Évitant soigneusement de charger la mule concernant la pyrotechnie, Gore Verbinski illustre avec son nouveau film son amour du western. Il le confirme plutôt, puisqu’avec Rango, le cinéaste avait déjà déclaré sa flamme au style. Il confirme et dose l’action et l’humour avec une parcimonie qui fait du bien. Le drame est toujours contrebalancé par une vanne. Parfois pas toujours drôles, ces vannes peuvent carrément se montrer surréalistes (le coup des lapins par exemple) et si on ne rit pas toujours à gorge déployée, on apprécie l’effort. D’autant plus que Lone Ranger soigne sa sortie, en nous offrant sa meilleure séquence comique à la fin. Un pied de nez à Zorro, et donc au diptyque de Martin Campbell avec Antonio Banderas, que Lone Ranger met K.O.
Banco niveau comédie mais aussi au niveau de l’action. Celle-ci est ainsi bien diluée dans l’humour mais sait se montrer punchy. Le grand final est fantastique. Un vrai grand moment de cinéma de divertissement. Une scène où la virtuosité en la matière de Verbinski explose, qui renvoie au final d’un autre western comico-aventureux qui est rentré dans la légende, à savoir Retour vers le Futur III. Rien que ça…
Gore Verbinski a fait du bon boulot. Ses références sont nombreuses et nobles et un peu à la façon de Sam Raimi avec Le Monde Fantastique d’Oz (dans une moindre mesure), il arrive à concilier les codes du blockbuster grand public, avec ceux du genre qui lui sert de toile de fond. Sans trahir ni l’un ni l’autre. Peut-être un poil trop long, Lone Ranger, encore une fois, n’est pas révolutionnaire. Il ne fait pas mouche en permanence, mais dès qu’il trébuche, il se relève. Le rythme est bon, l’état d’esprit aussi. Visuellement, c’est magnifique. Les paysages désertiques sont sublimés par l’œil d’un réalisateur porté par un univers vaste, aux gueules cramées par le soleil et où la vengeance sert de moteur.
Avant tout, Lone Ranger est un western. Un vrai. Et c’est tout simplement la meilleure raison de payer sa place pour aller le voir.

@ Gilles Rolland

lone-ranger-photo-Johnny-depp

La Critique (Daniel) Rating: ★½☆☆☆ :
Le problème, c’est Tonto.

Avant d’aller plus loin, la présence de Johnny Depp dans le rôle de l’indien Tonto dans Lone Ranger est incompréhensible. Et oui, apparemment c’est parce que Depp lui-même se dit amérindien. Grand bien lui fasse ! Johnny Depp est blanc de peau, et même si ce n’est pas le cas, il n’existe aucune excuse pour faire une adaptation de Lone Ranger en 2013 sans un acteur amérindien authentique dans le rôle de Tonto. Son incarnation précédente, interprétée par Jay Silverheels dans le feuilleton original, n’était peut être pas le personnage le plus positif à inclure dans l’histoire du genre, mais au moins c’était un vrai de vrai.

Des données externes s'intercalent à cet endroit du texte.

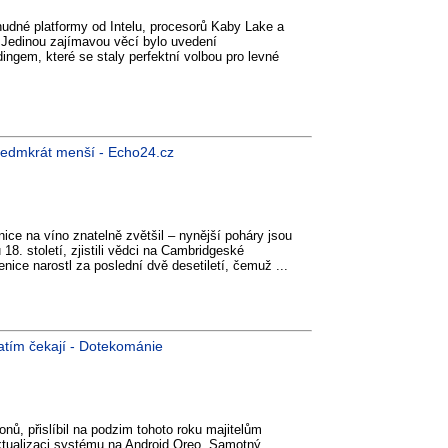
nudné platformy od Intelu, procesorů Kaby Lake a
 Jedinou zajímavou věcí bylo uvedení
ingem, které se staly perfektní volbou pro levné
y sedmkrát menší - Echo24.cz
ice na víno znatelně zvětšil – nynější poháry jsou
18. století, zjistili vědci na Cambridgeské
enice narostl za poslední dvě desetiletí, čemuž ...
atím čekají - Dotekománie
ů, přislíbil na podzim tohoto roku majitelům
aktualizaci systému na Android Oreo. Samotný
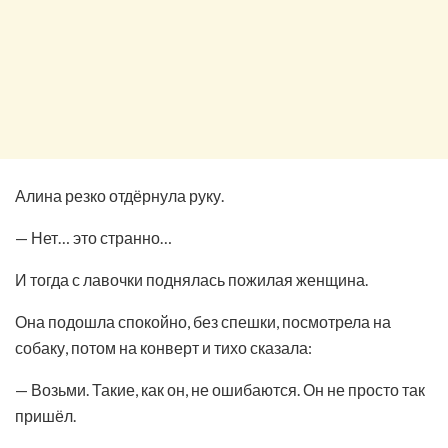
Алина резко отдёрнула руку.
— Нет… это странно…
И тогда с лавочки поднялась пожилая женщина.
Она подошла спокойно, без спешки, посмотрела на
собаку, потом на конверт и тихо сказала:
— Возьми. Такие, как он, не ошибаются. Он не просто так
пришёл.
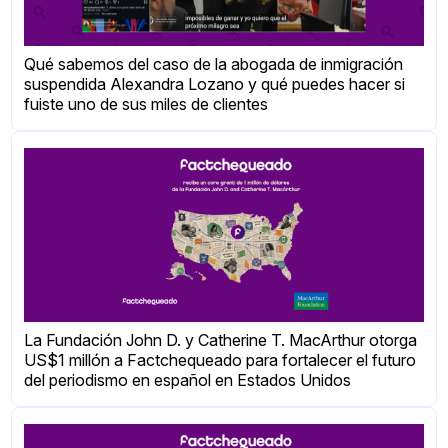
Qué sabemos del caso de la abogada de inmigración
suspendida Alexandra Lozano y qué puedes hacer si
fuiste uno de sus miles de clientes
La Fundación John D. y Catherine T. MacArthur otorga
US$1 millón a Factchequeado para fortalecer el futuro
del periodismo en español en Estados Unidos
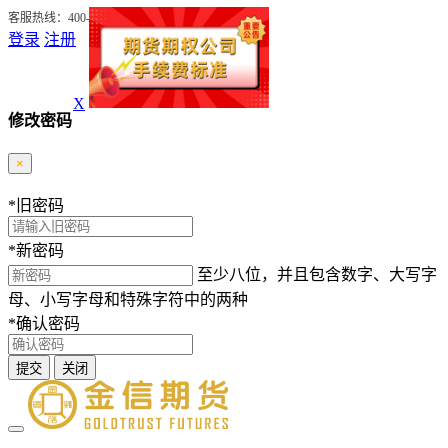
客服热线：400-0988-278
登录
注册
修改密码
×
X
*
旧密码
*
新密码
至少八位，并且包含数字、大写字
母、小写字母和特殊字符中的两种
*
确认密码
提交
关闭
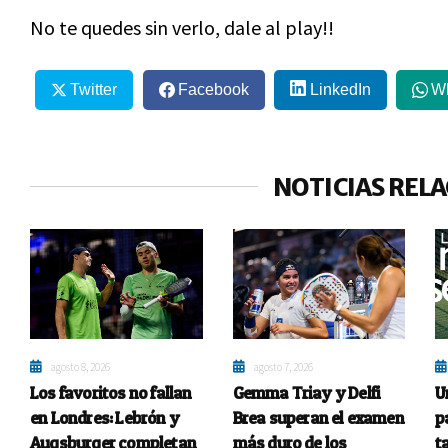
No te quedes sin verlo, dale al play!!
Twitter
Facebook
LinkedIn
W
NOTICIAS REL
agosto 8, 2026
agosto 7, 2026
Los favoritos no fallan
Gemma Triay y Delfi
U
en Londres: Lebrón y
Brea superan el examen
p
Augsburger completan
más duro de los
t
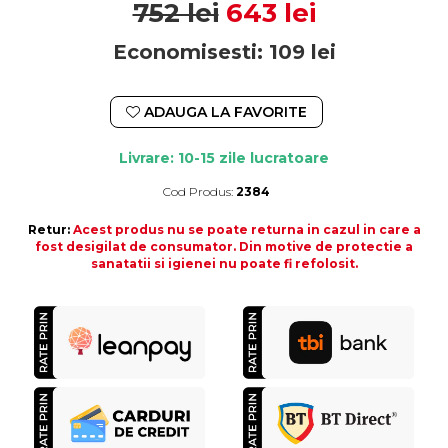
752 lei
643 lei
Economisesti:
109
lei
ADAUGA LA FAVORITE
Livrare: 10-15 zile lucratoare
Cod Produs:
2384
Durata de livrare:
10-15 zile lucratoare
Retur:
Acest produs nu se poate returna in cazul in care a
fost desigilat de consumator. Din motive de protectie a
sanatatii si igienei nu poate fi refolosit.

Il est nécessaire de préciser ceci, parce que le Tonto de Johnny Depp, avec son piaf sur la tête, est de loin l’élément le plus inconcevablement mal pensé et insultant de Lone Ranger : une encapsulation de tout ce qui est maladif et déplorable dans l’esprit de cinéma sans passion et sans cervelle qui continue d’infecter Hollywood. Mais si Depp est le Problemo Numero Uno, ce n’est pas le seul qui accable le film. Lone Ranger est une catastrophe spectaculaire, un échec à presque tous les niveaux concevables, et la vraie tragédie serait de voir Hollywood ne tirer qu’une seule leçon de ce désastre, à savoir : n’auraient-ils peut-être pas dû laisser Johnny Depp porter un autre chapeau ridicule ?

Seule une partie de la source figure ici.